Незаконченные воспоминания о детстве шофера междугородного автобуса - Валентин Черных
Шрифт:
Интервал:
Закладка:
— Из-за чего? — поинтересовался Семен.
— Да так. Замуж не согласилась выйти. Повременим, говорит.
— Сомневается, наверное, — сказал Семен.
— Сомневаешься — не покупай, говорят у нас в деревне. Тут уж надо наверняка. Доказывать бессмысленно. Или любишь, или не любишь, особенно если дело имеешь с офицером.
— Почему именно с офицером? — спросил Семен.
— А потому. В гражданской жизни, кроме любви, есть еще у каждого свое дело. А я уезжаю в отдаленный гарнизон, жена, разумеется, со мной, в городке ее профессия не требуется, значит, только жена, только любовь и дети. Чтобы на такое решиться, абсолютная любовь должна быть. С первого взгляда. А если временить, проверять чувства, короче: сомневаешься — не покупай.
— В принципе, может быть, и верно, — сказал Семен.

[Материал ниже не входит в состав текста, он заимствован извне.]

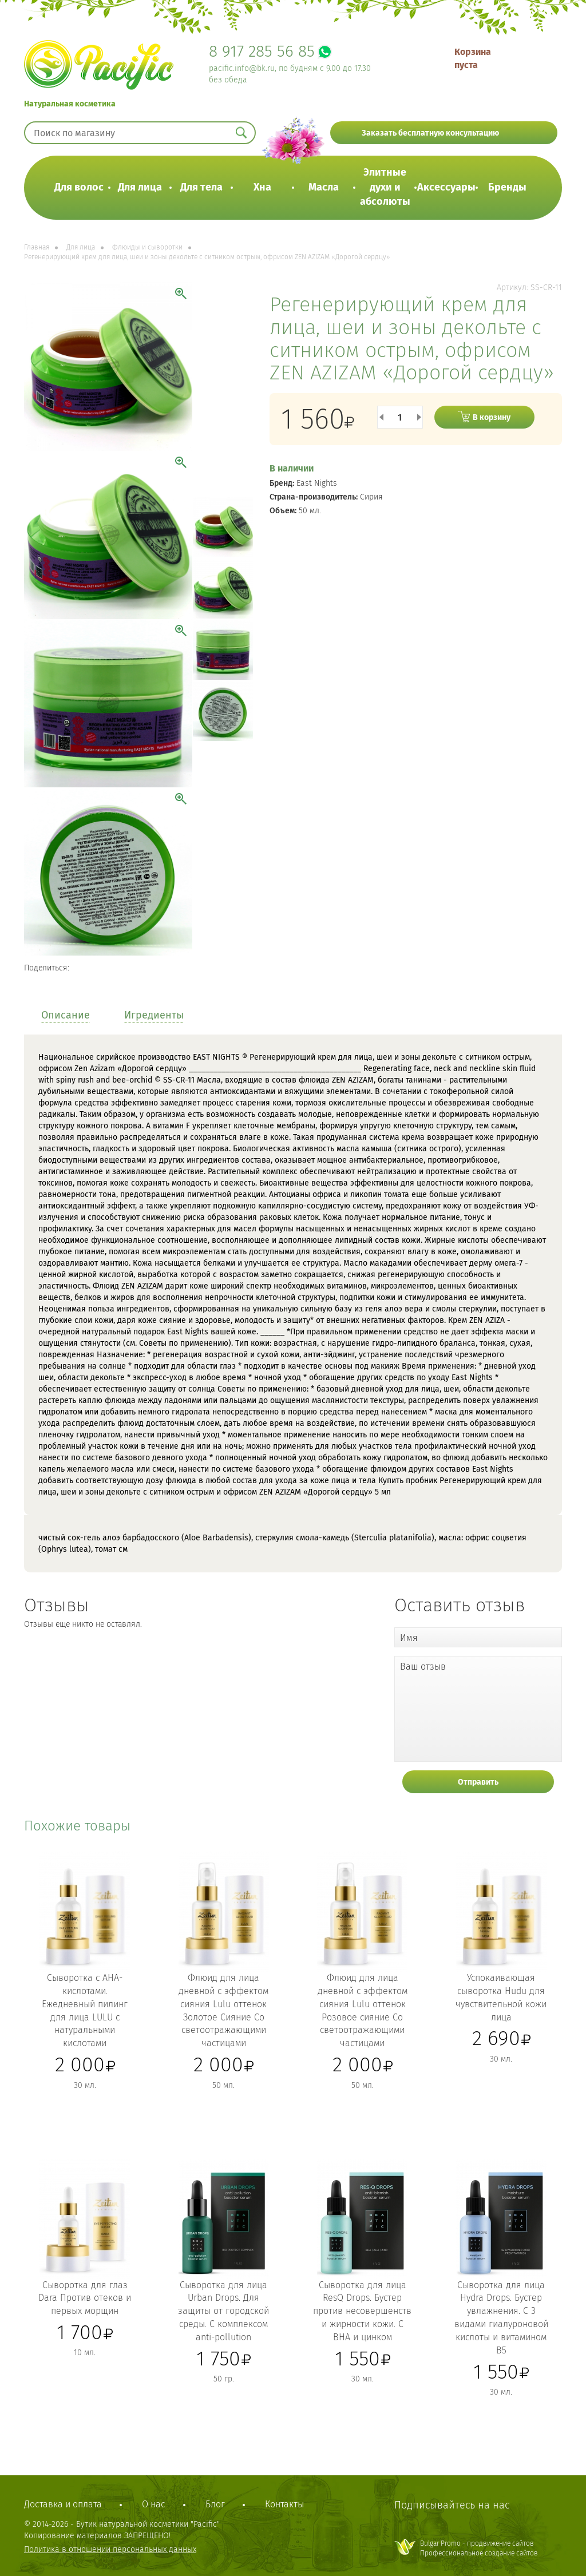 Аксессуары (446, 187)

— А как же, — подхватил лейтенант. — Продумано. По теории вероятности такие жены должны быть, только искать надо.
— По теории могла быть и эта студентка, — сказал Семен.
— Могла. Мне вообще трудно, — признался лейтенант. — Мне все нравятся. Как увижу девушку, так и нравится, каждая чем-то красивая. А как у вас? Как вы жену выбирали? — спросил лейтенант.
— А я как-то не выбирал, — признался Семен.
— Сложная эта штука — выбор жены, — вздохнул лейтенант. — Вот я сейчас имею возможность выбора. Офицер. Приличная зарплата. Ну и что? Какая-то кустарщина, никаких рекомендаций, никаких твердых правил…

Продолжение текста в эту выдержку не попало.